メンツは俺とレベッカさんとディアナとマリナ。
事前に人数分の席の準備は頼んである。こっちの料理て肉が多いからなぁ。肉好きの俺としては嬉しい限りだ。
食堂は、店1階のフロアーにあり、レストランとしても営業しているようだ。美しい天然木をふんだんに使ったフロアー。薄黄緑色の漆喰の壁。明かりはランプと燭台が壁際や各テーブルに置かれており、暗いは暗いけど、目が慣れればほどほどに明るい。
暗いところで食べると、キャンプを思いだすんだよな。それだけで非日常的というか。丸ごと非日常な異世界でなに言ってんだって感じだけど。
給仕人に案内される俺たち。
他の客が全員こっちを見てる。濃紺の地味な服着た地味男の俺はともかく、長身美人のレベッカさん、ターク族のマリナ、なにより刺青ハイエルフのディアナ。目立つなというのが無理なレベルだった……。

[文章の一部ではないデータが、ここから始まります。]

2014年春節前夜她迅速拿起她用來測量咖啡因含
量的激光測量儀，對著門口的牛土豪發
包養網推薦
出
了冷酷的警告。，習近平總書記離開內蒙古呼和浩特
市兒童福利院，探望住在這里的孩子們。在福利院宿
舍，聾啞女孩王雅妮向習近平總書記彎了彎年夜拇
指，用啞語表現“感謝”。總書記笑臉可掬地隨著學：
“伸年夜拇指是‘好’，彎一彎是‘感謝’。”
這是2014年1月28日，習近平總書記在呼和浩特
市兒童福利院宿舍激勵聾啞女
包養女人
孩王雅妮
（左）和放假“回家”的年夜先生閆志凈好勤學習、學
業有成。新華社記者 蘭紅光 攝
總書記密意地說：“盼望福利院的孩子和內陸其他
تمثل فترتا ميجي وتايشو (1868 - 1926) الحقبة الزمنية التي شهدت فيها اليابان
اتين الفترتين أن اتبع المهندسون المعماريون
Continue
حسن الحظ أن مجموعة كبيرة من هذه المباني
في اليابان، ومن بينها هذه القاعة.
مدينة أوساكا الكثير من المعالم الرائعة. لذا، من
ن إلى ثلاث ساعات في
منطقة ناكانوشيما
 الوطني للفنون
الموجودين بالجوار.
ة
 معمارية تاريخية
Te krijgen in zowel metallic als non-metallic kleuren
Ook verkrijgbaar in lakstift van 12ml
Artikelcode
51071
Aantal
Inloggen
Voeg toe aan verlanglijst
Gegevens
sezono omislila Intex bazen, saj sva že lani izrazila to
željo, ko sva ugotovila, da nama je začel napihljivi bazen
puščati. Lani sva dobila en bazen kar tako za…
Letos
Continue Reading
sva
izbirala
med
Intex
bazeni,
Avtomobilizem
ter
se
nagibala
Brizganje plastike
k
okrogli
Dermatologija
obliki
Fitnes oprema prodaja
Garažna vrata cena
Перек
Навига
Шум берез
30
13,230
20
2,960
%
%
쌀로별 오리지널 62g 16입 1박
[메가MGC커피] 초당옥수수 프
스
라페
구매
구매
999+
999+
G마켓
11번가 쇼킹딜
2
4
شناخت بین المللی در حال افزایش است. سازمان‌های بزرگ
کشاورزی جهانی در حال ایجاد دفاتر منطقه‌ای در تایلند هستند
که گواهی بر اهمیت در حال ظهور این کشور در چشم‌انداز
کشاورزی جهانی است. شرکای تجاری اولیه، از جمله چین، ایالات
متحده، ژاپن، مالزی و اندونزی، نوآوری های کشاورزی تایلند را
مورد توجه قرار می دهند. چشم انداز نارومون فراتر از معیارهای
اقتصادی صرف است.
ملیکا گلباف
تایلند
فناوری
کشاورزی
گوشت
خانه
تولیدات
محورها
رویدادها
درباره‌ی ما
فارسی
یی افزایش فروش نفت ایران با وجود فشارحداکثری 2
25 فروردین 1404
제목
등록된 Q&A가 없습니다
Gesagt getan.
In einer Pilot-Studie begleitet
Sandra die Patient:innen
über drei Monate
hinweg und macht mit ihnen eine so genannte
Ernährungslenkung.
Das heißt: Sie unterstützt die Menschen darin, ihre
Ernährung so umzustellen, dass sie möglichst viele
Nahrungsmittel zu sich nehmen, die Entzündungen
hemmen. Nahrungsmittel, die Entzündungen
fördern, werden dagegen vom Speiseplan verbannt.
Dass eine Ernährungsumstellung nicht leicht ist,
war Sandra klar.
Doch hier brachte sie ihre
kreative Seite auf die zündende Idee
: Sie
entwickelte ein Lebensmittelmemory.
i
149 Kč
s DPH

俺とレベッカさんが案内された席につくと、おもむろに床に体育座りしはじめるマリナ。それを見て自分もその横に同じように座るディアナ。
ちょっと……、なにやってんの君たち。
「ひ、姫までどうして床に座るんです? 奴隷の真似事などしないで欲しいです……」
「マリナ。誤解してはならないのです。私も、ご主人さまの奴隷なのですよ」
ああ、そういうことね。一応奴隷って使用人よりさらに低い立場なんだろうからな。主人といっしょに飯食ったりとかしないのか。
こういう常識? って誰が教えるんだろ。奴隷商館の主人とかがセミナー開いたりするのかな? 「正しい奴隷講座 全4回」とかって。シュールだな。
「え? え? 姫が姫なのに奴隷なんです、か?」
そうだよ。略して姫奴隷だよ。単語だけ聞くと夢溢れたフレーズだよなぁ、ハイエルフ姫奴隷って。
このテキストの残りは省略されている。